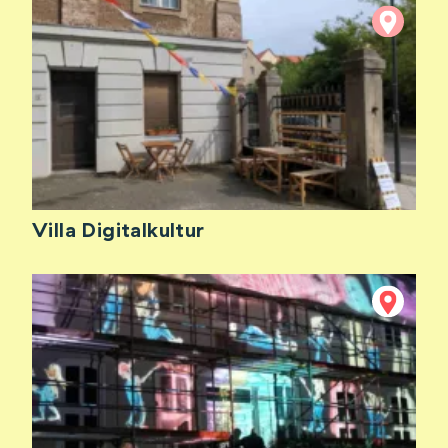
Villa Digitalkultur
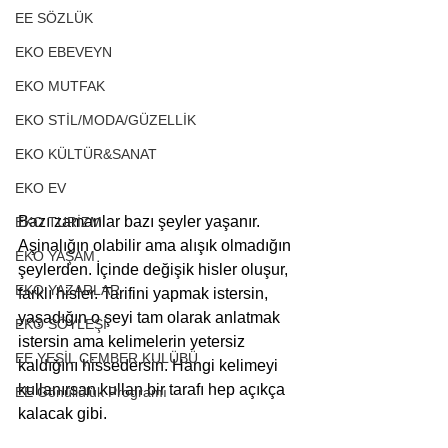
EE SÖZLÜK
EKO EBEVEYN
EKO MUTFAK
EKO STİL/MODA/GÜZELLİK
EKO KÜLTÜR&SANAT
EKO EV
Bazı zamanlar bazı şeyler yaşanır. 
EKO TURİZM
Aşinalığın olabilir ama alışık olmadığın 
EKO YAŞAM
şeylerden. İçinde değişik hisler oluşur, 
EKO YAZARLAR
farklı hisler. Tarifini yapmak istersin, 
yaşadığın o şeyi tam olarak anlatmak 
EKO SÖYLEŞİ
istersin ama kelimelerin yetersiz 
EE YEŞİL ÇEMBER KULÜBÜ
kaldığını hissedersin. Hangi kelimeyi 
kullanırsan kullan bir tarafı hep açıkça 
EE Gönüllülük Programı
kalacak gibi.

- **DESCRIPTION OF THE TASK**
Report all lines above with "istersin".

- **RESULT FOR THIS EXERCISE**
farklı hisler. Tarifini yapmak istersin, 
istersin ama kelimelerin yetersiz 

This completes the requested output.